»Der Weg aus der Krise führt in Schweden über Nachhaltigkeit und Innovationen.«

Februar 2021
Michał Woźniak/Stockholm
Twitter: @GTAI_de

Wie entwickelt sich das Bruttoinlandsprodukt in diesem Jahr?

Mit einem Rückgang der Wirtschaftsleistung um weniger als 3 Prozent, bremste das erste Coronajahr Schweden im europäischen Vergleich relativ sachte ab. Entsprechend wird der Rebound nicht die fabelhaften Werte einiger EU-Mitglieder erreichen. Dennoch dürfte in der zweiten Jahreshälfte 2021 – zumindest monatsweise – das Vorkrisenniveau erreicht werden.
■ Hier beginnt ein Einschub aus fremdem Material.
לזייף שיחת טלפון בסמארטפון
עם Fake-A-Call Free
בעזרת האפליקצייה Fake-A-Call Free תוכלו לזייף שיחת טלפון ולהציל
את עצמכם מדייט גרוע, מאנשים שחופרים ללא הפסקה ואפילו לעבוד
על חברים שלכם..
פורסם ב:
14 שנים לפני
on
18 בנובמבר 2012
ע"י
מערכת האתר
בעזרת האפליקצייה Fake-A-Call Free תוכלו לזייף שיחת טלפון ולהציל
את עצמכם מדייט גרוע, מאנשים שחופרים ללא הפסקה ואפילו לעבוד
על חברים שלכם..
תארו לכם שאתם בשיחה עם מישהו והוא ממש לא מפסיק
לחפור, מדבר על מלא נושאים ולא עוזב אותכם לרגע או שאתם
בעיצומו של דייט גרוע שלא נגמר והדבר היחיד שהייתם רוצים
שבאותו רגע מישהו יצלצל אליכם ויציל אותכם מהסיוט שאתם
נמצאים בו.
Der Aufschwung soll dabei auf breitem Fundament bauen: Sowohl Privatkonsum, als auch Unternehmensinvestitionen sollten um 3 bis 4 Prozent zulegen, die Staatsinvestitionen sogar um den doppelten Wert.

Welche Branchen entwickeln sich derzeit besonders gut? Welche schlechter – und warum?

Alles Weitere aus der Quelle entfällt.